▸ Task
Write the entries below out again exactly; any picture in them stays out.

▸ Page images and extracted text
========================================================================

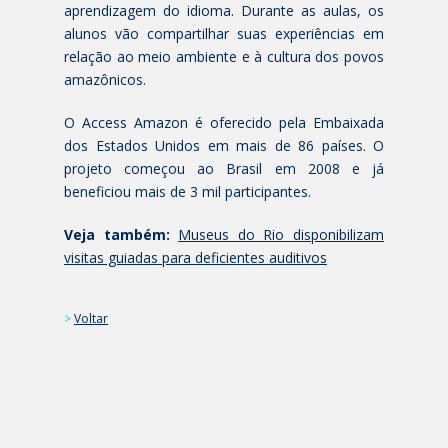
aprendizagem do idioma. Durante as aulas, os
alunos vão compartilhar suas experiências em
relação ao meio ambiente e à cultura dos povos
amazônicos.
O Access Amazon é oferecido pela Embaixada
dos Estados Unidos em mais de 86 países. O
projeto começou ao Brasil em 2008 e já
beneficiou mais de 3 mil participantes.
Veja também:
Museus do Rio disponibilizam
visitas guiadas para deficientes auditivos
>
Voltar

========================================================================

▸ Output for this exercise
aprendizagem do idioma. Durante as aulas, os
alunos vão compartilhar suas experiências em
relação ao meio ambiente e à cultura dos povos
amazônicos.
O Access Amazon é oferecido pela Embaixada
dos Estados Unidos em mais de 86 países. O
projeto começou ao Brasil em 2008 e já
beneficiou mais de 3 mil participantes.
Veja também:
Museus do Rio disponibilizam
visitas guiadas para deficientes auditivos
>
Voltar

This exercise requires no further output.